For decades now, climate policy has been stymied in the United States by a well-funded campaign of denial that includes elected officials dependent on campaign contributions from fossil fuel interests. And much of this anti-climate regulation effort can be traced back to one powerful man: Charles Koch.
Charles Koch built the company he inherited from his father, Fred, into a financial powerhouse based on oil and gas. Koch Industries earned Charles, and his late brother David Koch, a massive fortune — as much as $100 billion.
A new book, “Kochland: The Secret History of Koch Industries and Corporate Power in America,” by business reporter and author Christopher Leonard, chronicles the rise of this behemoth and shows how it has shaped American society.
To begin with, Leonard said, Koch Industries is one of the largest private companies in the United States. “Their annual sales are larger than that of Facebook, Goldman Sachs and US Steel combined,” he said. “This is a company that specializes in the sorts of businesses that underpin civilization.”
They refine the fuel people use to drive to work, Leonard said.
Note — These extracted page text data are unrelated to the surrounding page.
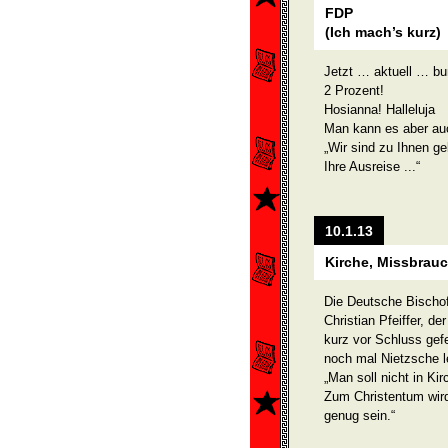
FDP
(Ich mach’s kurz)
Jetzt … aktuell … bu
2 Prozent!
Hosianna! Halleluja
Man kann es aber auc
„Wir sind zu Ihnen g
Ihre Ausreise ...“
10.1.13
Kirche, Missbrauc
Die Deutsche Bischof
Christian Pfeiffer, d
kurz vor Schluss gef
noch mal Nietzsche l
„Man soll nicht in Ki
Zum Christentum wir
genug sein.“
They make synthetic fibers in carpet, wall paneling, building materials and glass windows; they make the sensors in our cell phones; they’re the third- or fourth-largest producer of nitrogen fertilizer in the world, which is the literal foundation of the global food system.
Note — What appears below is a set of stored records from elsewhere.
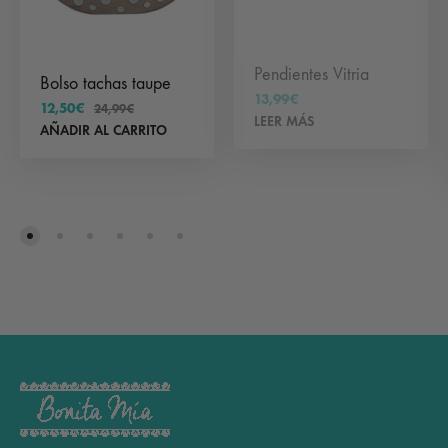
producto
Pendientes Vitria
Bolso tachas taupe
13,99
€
12,50
€
24,99
€
LEER MÁS
AÑADIR AL CARRITO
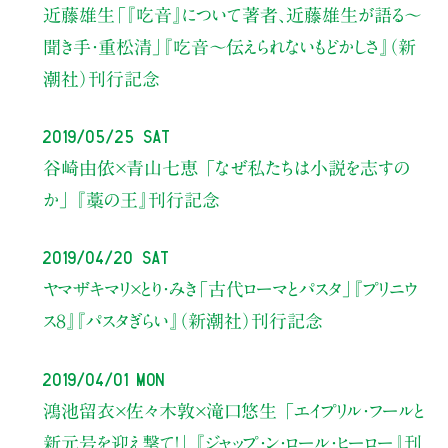
近藤雄生
「『吃音』について著者、近藤雄生が語る〜
聞き手・重松清」
『吃音〜伝えられないもどかしさ』（新
潮社）刊行記念
2019/05/25 Sat
谷崎由依×青山七恵
「なぜ私たちは小説を志すの
か」
『藁の王』刊行記念
2019/04/20 Sat
ヤマザキマリ×とり・みき
「古代ローマとパスタ」
『プリニウ
ス８』『パスタぎらい』（新潮社）刊行記念
2019/04/01 Mon
鴻池留衣×佐々木敦×滝口悠生
「エイプリル・フールと
新元号を迎え撃て！」
『ジャップ・ン・ロール・ヒーロー』刊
“So, if you eat,” Leonard said, “Koch Industries is almost certainly making a profit off of that activity.”
When Charles Koch took over the company in 1967, it was kind of a “motley assortment of different assets, almost all of them in the fossil fuels business,” Leonard said. “It's critical to note they started in fossil fuels and processing fossil fuels. That determined the direction of the entire empire from there.”
But from the minute he took over the company at age 32, Charles Koch resolved to shape the company to his vision, Leonard said. First, he was determined the company remain privately owned. He knew that outside shareholders would be bugging him about profits every quarter and he did not want that interference.
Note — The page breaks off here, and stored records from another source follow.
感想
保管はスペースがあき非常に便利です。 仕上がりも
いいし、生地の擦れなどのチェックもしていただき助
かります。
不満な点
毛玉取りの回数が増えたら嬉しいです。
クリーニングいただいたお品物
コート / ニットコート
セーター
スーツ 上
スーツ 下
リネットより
The Koch company’s headquarters is in Wichita, Kansas, in a dark, limestone building that looks like “an opaque, obsidian black cube,” Leonard said — an architectural feature that is not accidental.
“[It] really reflects this firm's modus operandi,” he said. “They’re strategically secretive. The secret to their success is that they know more about the world than other people and they keep what they know very close to the vest and then they execute on what they know, to their benefit.”
Charles Koch himself projects an “avuncular, kind, modest persona,” according to Leonard, and he has engendered great loyalty in the people who work for him.
“He doesn't pound his fist on the table. He doesn't denigrate people who work for him,” Leonard said. “He's pretty merciless. He's pretty exacting. He's pretty relentless. But he's not cruel or arbitrary. And he holds himself, I think, to the same exacting high standards that he holds his lieutenants to.”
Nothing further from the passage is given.